I have to have a job doing work I hate, that I have to go to every single day, in order to pay rent on an ugly apartment in a place I don't like, with rude, obnoxious neighbors I can't stand and who won't be quiet, and my kids have simply moved on in life and abandoned me, and I hate the clothes I'm forced to wear to be seen as "productive" and "normal," and all I want now is to get away from you sick, demented psychos and live...hell, I'll live in the park, if I have to, but I hate what society says is the way I have to live AND that they think if I live like this, I am obligated to be happy about it!

kind of thing....



(Yes, I realize this doesn't or probably doesn't describe bus stop lady. I'm only saying, it doesn't take actual mental illness to prefer living in the park, working the occasional odd job, bumming a smoke now and then, and actually being freaking HAPPY. I'm about there, myself, to be honest.)
 
I heard a radio show one morning where they were interviewing a woman who advocated medicating the mentally ill against their will. The radio host was aghast that anyone could consider such an egregious violation of free will, but she assured him that the issue wasn't as black and white as it seemed. Many mentally ill may very well choose medication if they were in their right minds, but they are, by definition, not in their right minds. If the first thing an illness disables is the discretion to allow you to choose whether to take medication for your illness...well, it's rather difficult to treat.
 
(Yes, I realize this doesn't or probably doesn't describe bus stop lady. I'm only saying, it doesn't take actual mental illness to prefer living in the park, working the occasional odd job, bumming a smoke now and then, and actually being freaking HAPPY. I'm about there, myself, to be honest.)

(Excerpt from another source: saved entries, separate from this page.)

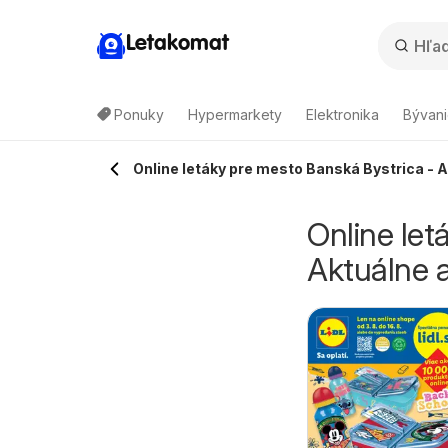
Letakomat
Ponuky
Hypermarkety
Elektronika
Bývani
Online letáky pre mesto Banská Bystrica - 
Online let
Aktuálne 
iK leták platný do
Kraj leták
7.08.2026 - 16.08.2026
6.08.2026
06.08.2026 - 12.08.2026
Kik
Kraj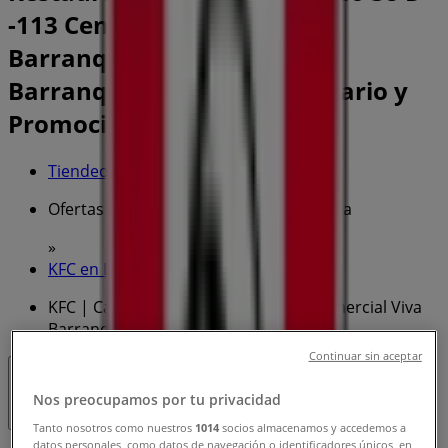
-113 Centro Comercial Viva
Barranquilla – Local 19k,
Barranquilla - Teléfono, Horario y
Promociones
Tiendeo en Barranquilla
»
Ofertas de Restaurantes en Barranquilla
»
KFC en Barranquilla
»
KFC | Calle 74 No 38 D -113 Centro Comercial Viva
Barranquilla – Local 19k
Continuar sin aceptar
Cerrado
Nos preocupamos por tu privacidad
Tanto nosotros como nuestros
1014
socios almacenamos y accedemos a
datos personales, como datos de navegación o identificadores únicos, en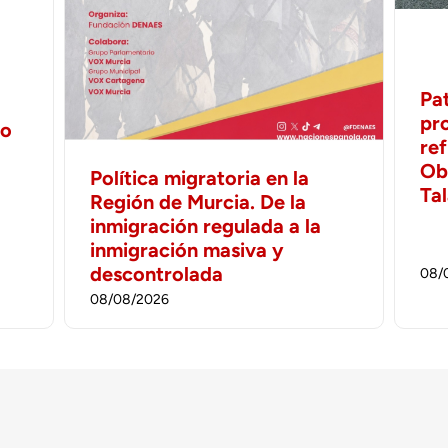
Pa
pr
no
ref
Ob
Política migratoria en la
Ta
Región de Murcia. De la
inmigración regulada a la
inmigración masiva y
descontrolada
08/
08/08/2026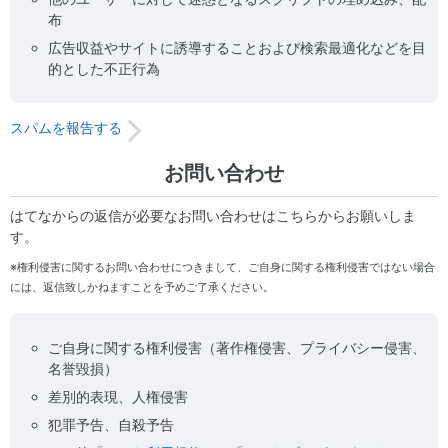
布
広告収益やサイトに誘導することおよび検索最適化などを目
的とした不正行為
スパムを報告する
お問い合わせ
はてなからの返信が必要なお問い合わせはこちらからお願いしま
す。
※権利侵害に関するお問い合わせにつきまして、ご自身に関する権利侵害ではない場合
には、返信致しかねますことを予めご了承ください。
ご自身に関する権利侵害（著作権侵害、プライバシー侵害、
名誉毀損）
差別的表現、人権侵害
犯罪予告、自殺予告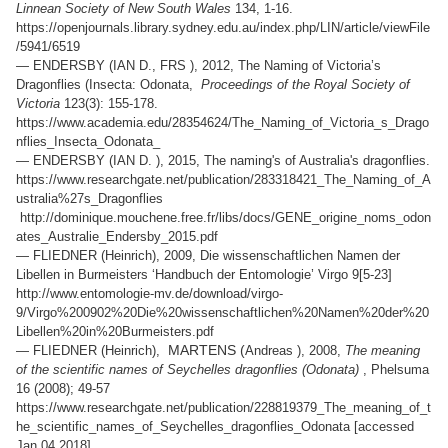
Linnean Society of New South Wales
134, 1-16.
https://openjournals.library.sydney.edu.au/index.php/LIN/article/viewFile
/5941/6519
— ENDERSBY (
IAN D., FRS ), 2012, The Naming of Victoria’s
Dragonflies (Insecta: Odonata,
Proceedings of the Royal Society of
Victoria
123(3): 155-178.
https://www.academia.edu/28354624/The_Naming_of_Victoria_s_Drago
nflies_Insecta_Odonata_
— ENDERSBY (
IAN D. ), 2015, The naming's of Australia's dragonflies.
https://www.researchgate.net/publication/283318421_The_Naming_of_A
ustralia%27s_Dragonflies
http://dominique.mouchene.free.fr/libs/docs/GENE_origine_noms_odon
ates_Australie_Endersby_2015.pdf
—
FLIEDNER (Heinrich), 2009, Die wissenschaftlichen Namen der
Libellen in Burmeisters ‘Handbuch der Entomologie’ Virgo 9[5-23]
http://www.entomologie-mv.de/download/virgo-
9/Virgo%200902%20Die%20wissenschaftlichen%20Namen%20der%20
Libellen%20in%20Burmeisters.pdf
MARTENS (
—
FLIEDNER (Heinrich),
Andreas ), 2008,
The meaning
of the scientific names of Seychelles dragonflies (Odonata)
, Phelsuma
16 (2008); 49-57
https://www.researchgate.net/publication/228819379_The_meaning_of_t
he_scientific_names_of_Seychelles_dragonflies_Odonata [accessed
Jan 04 2018].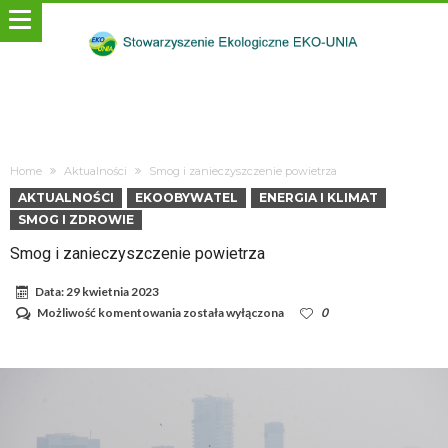
Home
Aktualności
Smog i zanieczyszczenie powietrza
AKTUALNOŚCI
EKOOBYWATEL
ENERGIA I KLIMAT
SMOG I ZDROWIE
Smog i zanieczyszczenie powietrza
Data:
29 kwietnia 2023
Smog
Możliwość komentowania
została wyłączona
0
i
zanieczyszczenie
powietrza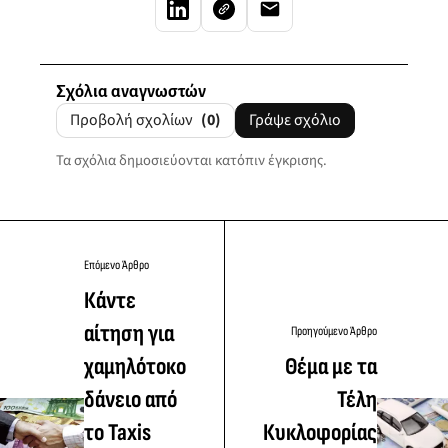
Σχόλια αναγνωστών
Προβολή σχολίων
(0)
Γράψε σχόλιο
Τα σχόλια δημοσιεύονται κατόπιν έγκρισης.
Επόμενο Άρθρο
Κάντε
αίτηση για
Προηγούμενο Άρθρο
χαμηλότοκο
Θέμα με τα
δάνειο από
Τέλη
το Taxis
Κυκλοφορίας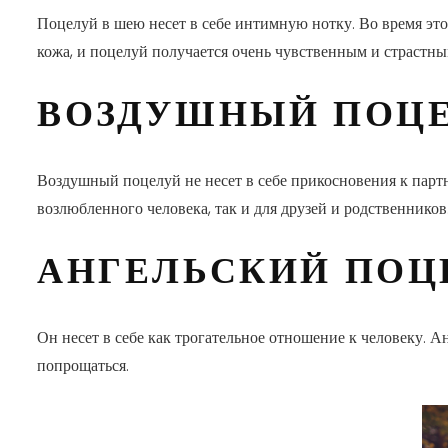
Поцелуй в шею несет в себе интимную нотку. Во время это
кожа, и поцелуй получается очень чувственным и страстны
ВОЗДУШНЫЙ ПОЦ
Воздушный поцелуй не несет в себе прикосновения к парт
возлюбленного человека, так и для друзей и родственников
АНГЕЛЬСКИЙ ПОЦ
Он несет в себе как трогательное отношение к человеку. А
попрощаться.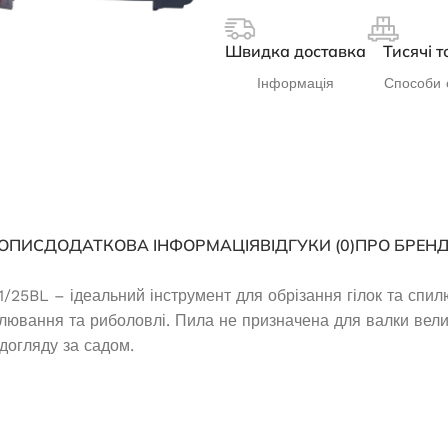
Швидка доставка
Тисячі т
Інформація
Способи 
ОПИС
ДОДАТКОВА ІНФОРМАЦІЯ
ВІДГУКИ (0)
ПРО БРЕН
5BL – ідеальний інструмент для обрізання гілок та спил
лювання та риболовлі. Пила не призначена для валки велики
догляду за садом.
нзиновий JAC ED-
Дизельний генератор Edon DPG-
-3500
7500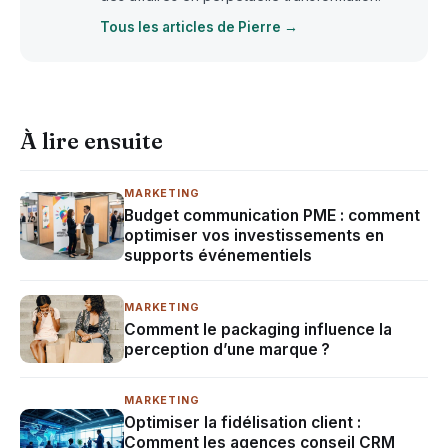
Tous les articles de Pierre →
À lire ensuite
MARKETING
Budget communication PME : comment
optimiser vos investissements en
supports événementiels
MARKETING
Comment le packaging influence la
perception d’une marque ?
MARKETING
Optimiser la fidélisation client :
Comment les agences conseil CRM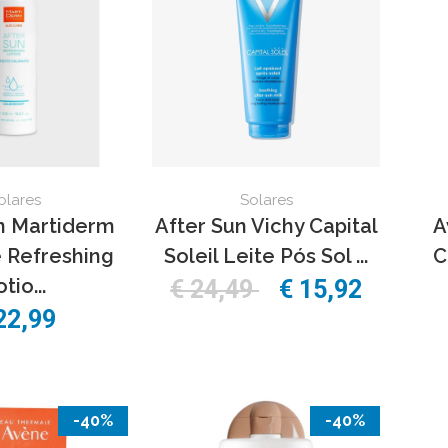
olares
Solares
n Martiderm
After Sun Vichy Capital
A
 Refreshing
Soleil Leite Pós Sol ...
C
tio...
€ 24,49
€ 15,92
22,99
-40%
-40%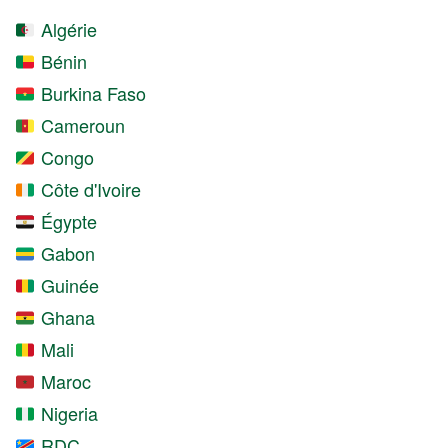
Algérie
Bénin
Burkina Faso
Cameroun
Congo
Côte d'Ivoire
Égypte
Gabon
Guinée
Ghana
Mali
Maroc
Nigeria
RDC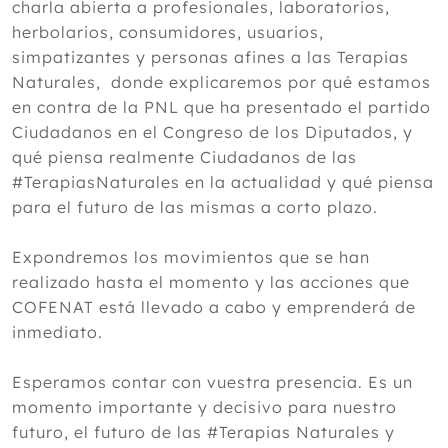
charla abierta a profesionales, laboratorios,
herbolarios, consumidores, usuarios,
simpatizantes y personas afines a las Terapias
Naturales, donde explicaremos por qué estamos
en contra de la PNL que ha presentado el partido
Ciudadanos en el Congreso de los Diputados, y
qué piensa realmente Ciudadanos de las
#TerapiasNaturales en la actualidad y qué piensa
para el futuro de las mismas a corto plazo.
Expondremos los movimientos que se han
realizado hasta el momento y las acciones que
COFENAT está llevado a cabo y emprenderá de
inmediato.
Esperamos contar con vuestra presencia. Es un
momento importante y decisivo para nuestro
futuro, el futuro de las #Terapias Naturales y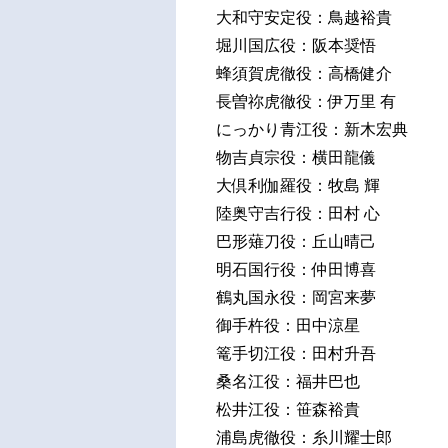
大和守安定役：鳥越裕貴
堀川国広役：阪本奨悟
蜂須賀虎徹役：高橋健介
長曽祢虎徹役：伊万里 有
にっかり青江役：新木宏典
物吉貞宗役：横田龍儀
大倶利伽羅役：牧島 輝
陸奥守吉行役：田村 心
巴形薙刀役：丘山晴己
明石国行役：仲田博喜
鶴丸国永役：岡宮来夢
御手杵役：田中涼星
篭手切江役：田村升吾
桑名江役：福井巴也
松井江役：笹森裕貴
浦島虎徹役：糸川耀士郎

*hands slingblade a pack of Camel Lights and an egg roll*
 
Heartbreaking, but not surprising. People have become disposable in this society.

That reminds me of a story I read a few months ago. Maybe someone mentioned it on here too. A guy killed himself in his house and four years passed before anyone even realized he was gone. He wasn't discovered until they authorities went to foreclose on him for unpaid taxes. This is one of the saddest stories I've ever seen.